Happiness makes people work harder, according to recent research from the University of Warwick (UK). Economists carried out a number of experiments and found happiness made people around 12% more productive.
The study, led by Professor Andrew Oswald, Dr Eugenio Proto and Dr Daniel Sgroi from the Department of Economics at the University of Warwick, included four different experiments with more than 700 participants.
During the experiments, a number of the participants were either shown a comedy movie clip or treated to free chocolate, drinks and fruit. Others were questioned about recent family tragedies, such as bereavement, to assess whether lower happiness levels were later associated with lower productivity levels.
“Companies like Google have invested more in employee support and employee satisfaction has risen as a result.
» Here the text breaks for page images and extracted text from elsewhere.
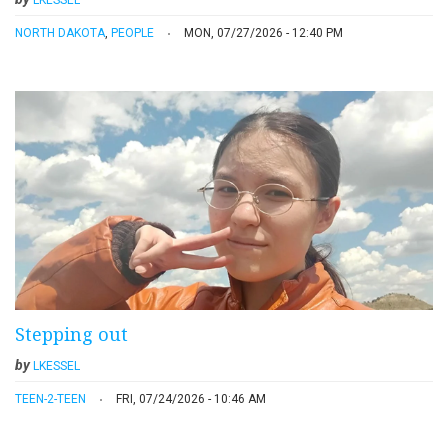
LKESSEL
NORTH DAKOTA
,
PEOPLE
MON, 07/27/2026 - 12:40 PM
Stepping out
by
LKESSEL
TEEN-2-TEEN
FRI, 07/24/2026 - 10:46 AM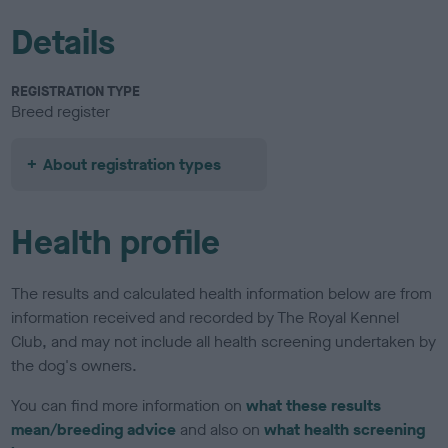
Details
REGISTRATION TYPE
Breed register
About registration types
Health profile
The results and calculated health information below are from
information received and recorded by The Royal Kennel
Club, and may not include all health screening undertaken by
the dog's owners.
You can find more information on
what these results
mean/breeding advice
and also on
what health screening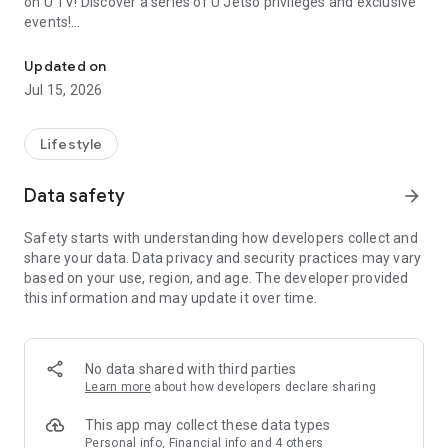
on U TV! Discover a series of U Jetso privileges and exclusive
events!
We offer the latest lifestyle information on deals, food, family a
【Hong Kong Residents' Hub】
Updated on
Jul 15, 2026
U Jetso – A one-stop shop for gifts, discounts, rewards,
limited-time offers, and shopping deals. New users can also
receive a welcome bonus of 150 U Fun points for exciting
Lifestyle
rewards!
Data safety
arrow_forward
Member Exclusive Activities – Enjoy exclusive free offers and
registration gifts! New activities every day, free for both
Safety starts with understanding how developers collect and
members and U Creators. Rewards include theme park
share your data. Data privacy and security practices may vary
tickets, hotel buffets and staycations, supermarket vouchers,
based on your use, region, and age. The developer provided
and much more!
this information and may update it over time.
【Stay Updated on the Latest Lifestyle Information Anytime,
Anywhere】
No data shared with third parties
*U GO* Best Places — Instantly access information on popular
Learn more
about how developers declare sharing
events and ticketing in Hong Kong, Shenzhen, and Macau,
and gather real user experiences and sharing. Refer to the "U
This app may collect these data types
GO Must-Visit List" to lock in must-do recommendations, save
Personal info, Financial info and 4 others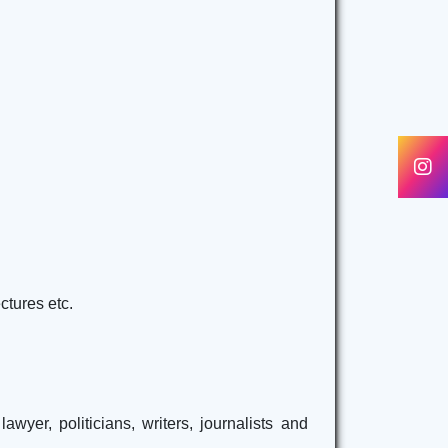
ctures etc.
yer, politicians, writers, journalists and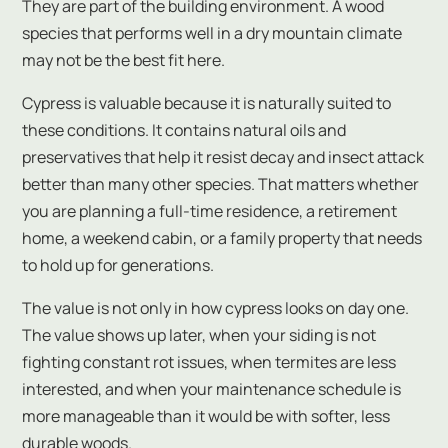
They are part of the building environment. A wood
species that performs well in a dry mountain climate
may not be the best fit here.
Cypress is valuable because it is naturally suited to
these conditions. It contains natural oils and
preservatives that help it resist decay and insect attack
better than many other species. That matters whether
you are planning a full-time residence, a retirement
home, a weekend cabin, or a family property that needs
to hold up for generations.
The value is not only in how cypress looks on day one.
The value shows up later, when your siding is not
fighting constant rot issues, when termites are less
interested, and when your maintenance schedule is
more manageable than it would be with softer, less
durable woods.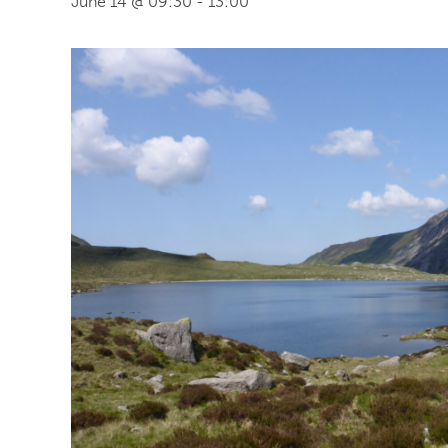
June 14 @ 09:30
-
13:00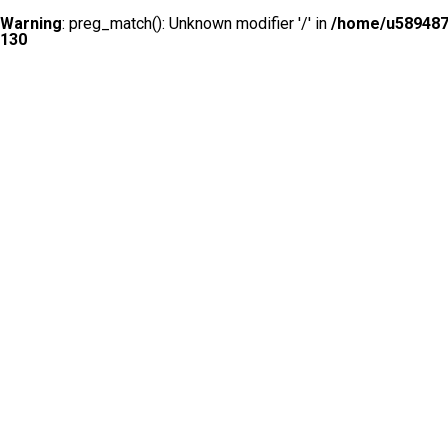
Warning
: preg_match(): Unknown modifier '/' in
/home/u5894874
130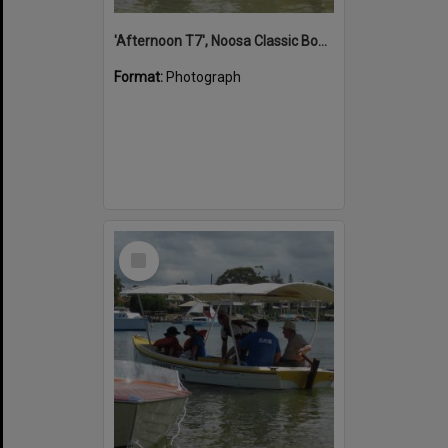
'Afternoon T7', Noosa Classic Boat Regatta, Noosa River, Noosaville, 5 November 2011
Format:
Photograph
Select
Item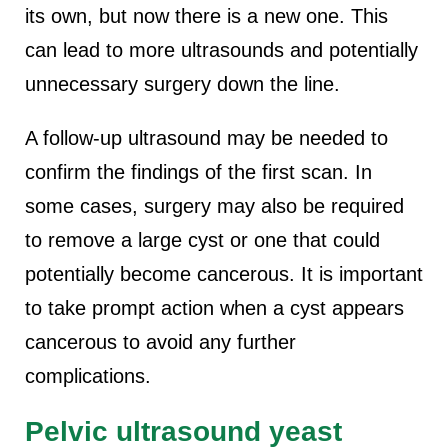
its own, but now there is a new one. This
can lead to more ultrasounds and potentially
unnecessary surgery down the line.
A follow-up ultrasound may be needed to
confirm the findings of the first scan. In
some cases, surgery may also be required
to remove a large cyst or one that could
potentially become cancerous. It is important
to take prompt action when a cyst appears
cancerous to avoid any further
complications.
Pelvic ultrasound yeast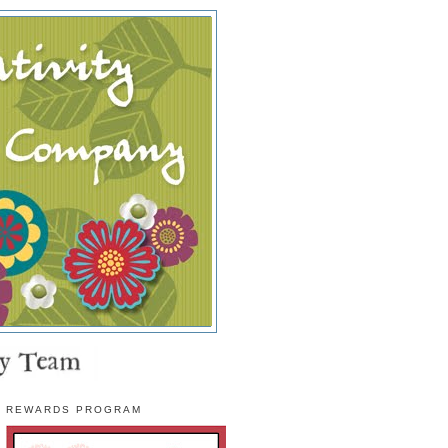
REWARDS PROGRAM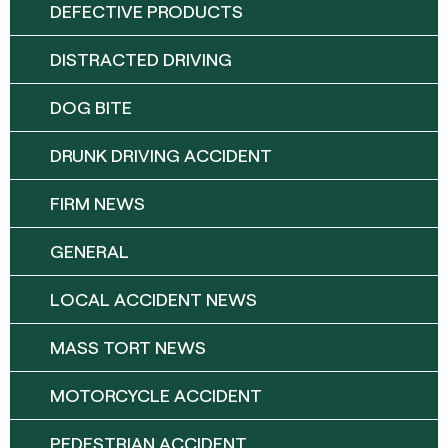
DEFECTIVE PRODUCTS
DISTRACTED DRIVING
DOG BITE
DRUNK DRIVING ACCIDENT
FIRM NEWS
GENERAL
LOCAL ACCIDENT NEWS
MASS TORT NEWS
MOTORCYCLE ACCIDENT
PEDESTRIAN ACCIDENT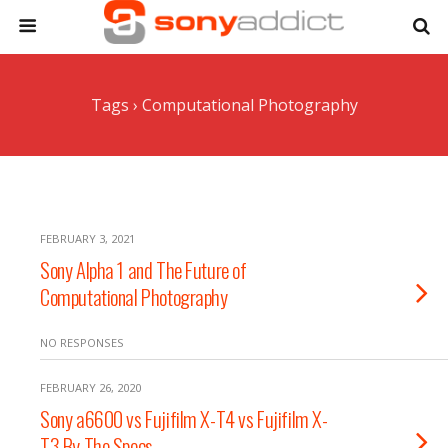
Tags › Computational Photography
FEBRUARY 3, 2021
Sony Alpha 1 and The Future of
Computational Photography
NO RESPONSES
FEBRUARY 26, 2020
Sony a6600 vs Fujifilm X-T4 vs Fujifilm X-
T3 By The Specs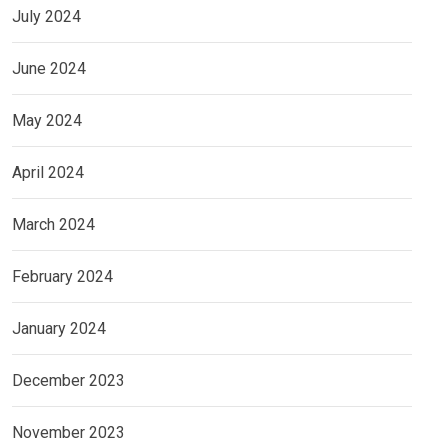
July 2024
June 2024
May 2024
April 2024
March 2024
February 2024
January 2024
December 2023
November 2023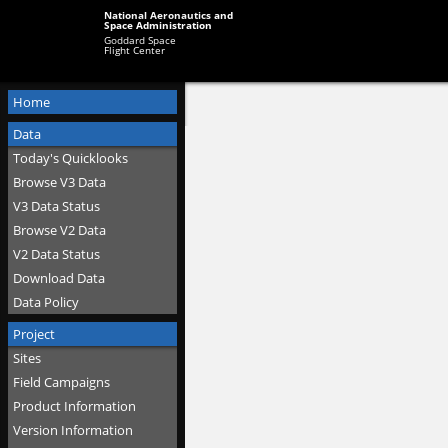
National Aeronautics and
Space Administration
Goddard Space
Flight Center
Home
Data
Today's Quicklooks
Browse V3 Data
V3 Data Status
Browse V2 Data
V2 Data Status
Download Data
Data Policy
Project
Sites
Field Campaigns
Product Information
Version Information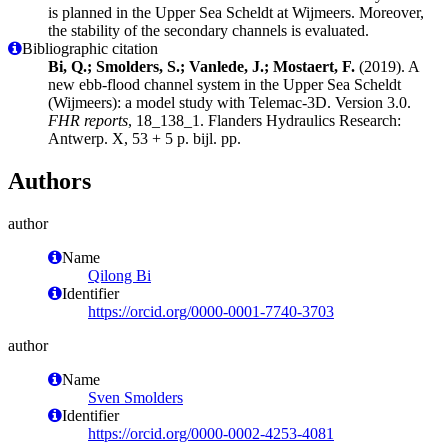
is planned in the Upper Sea Scheldt at Wijmeers. Moreover,
the stability of the secondary channels is evaluated.
Bibliographic citation
Bi, Q.; Smolders, S.; Vanlede, J.; Mostaert, F.
(2019). A
new ebb-flood channel system in the Upper Sea Scheldt
(Wijmeers): a model study with Telemac-3D. Version 3.0.
FHR reports
, 18_138_1. Flanders Hydraulics Research:
Antwerp. X, 53 + 5 p. bijl. pp.
Authors
author
Name
Qilong Bi
Identifier
https://orcid.org/0000-0001-7740-3703
author
Name
Sven Smolders
Identifier
https://orcid.org/0000-0002-4253-4081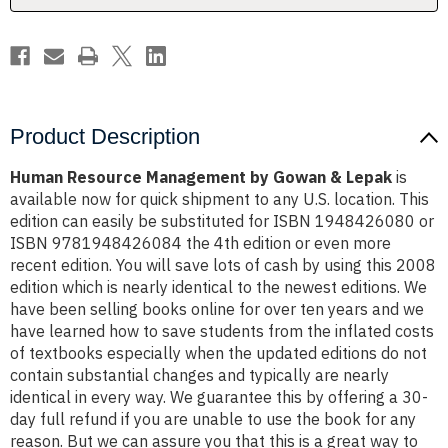
Product Description
Human Resource Management by Gowan & Lepak
is
available now for quick shipment to any U.S. location. This
edition can easily be substituted for ISBN 1948426080 or
ISBN 9781948426084 the 4th edition or even more
recent edition. You will save lots of cash by using this 2008
edition which is nearly identical to the newest editions. We
have been selling books online for over ten years and we
have learned how to save students from the inflated costs
of textbooks especially when the updated editions do not
contain substantial changes and typically are nearly
identical in every way. We guarantee this by offering a 30-
day full refund if you are unable to use the book for any
reason. But we can assure you that this is a great way to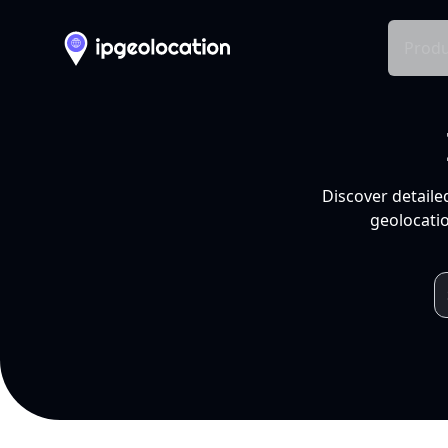
Produ
Discover detaile
geolocatio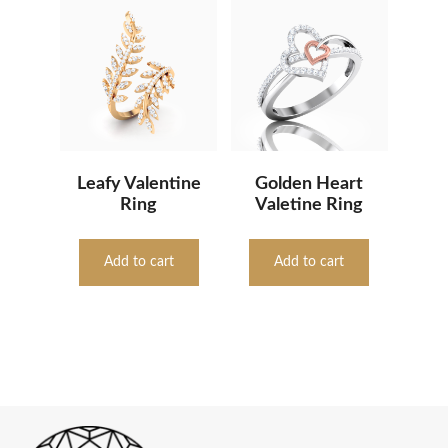
Leafy Valentine
Golden Heart
Ring
Valetine Ring
Add to cart
Add to cart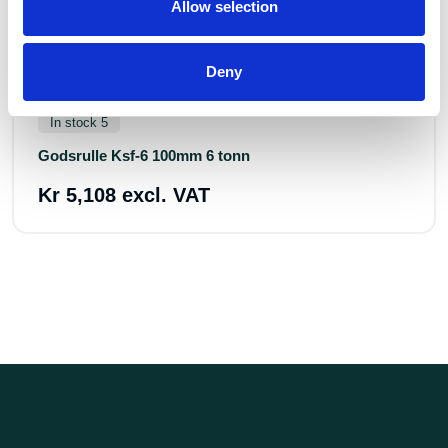
Allow selection
Deny
Art.nr.: 604007
In stock 5
Godsrulle Ksf-6 100mm 6 tonn
Kr 5,108 excl. VAT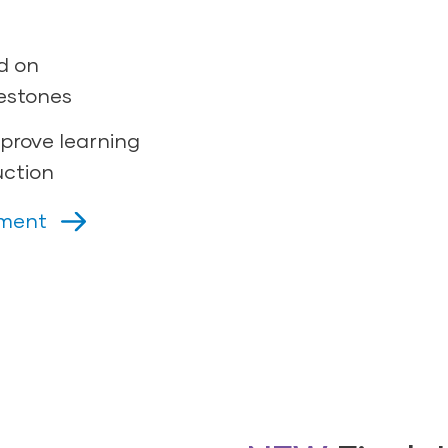
d on
estones
prove learning
uction
sment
For Google, it rose by 37%, they know what they are talking about. Under scientifically controlled conditions, making workers happier really pays off,” Professor Oswald said.
According to the authors, this is the first causal evidence using randomized trials and piece-rate working. They then highlighted various emerging implications in the table:
“Economists and other social scientists may need to pay more attention to emotional well-being as a causal force.”
“Better bridges may be required between currently disparate scholarly disciplines.”
“If happiness in a workplace carries with it a return in productivity, the paper’s findings may have consequences for firms’ promotion policies, and they may be relevant for managers and human resources specialists.”
“If well-being boosts people’s performance at work, this raises the possibility, at the microeconomic level and perhaps even the macroeconomic level, of self-sustaining spirals between human productivity and well-being.”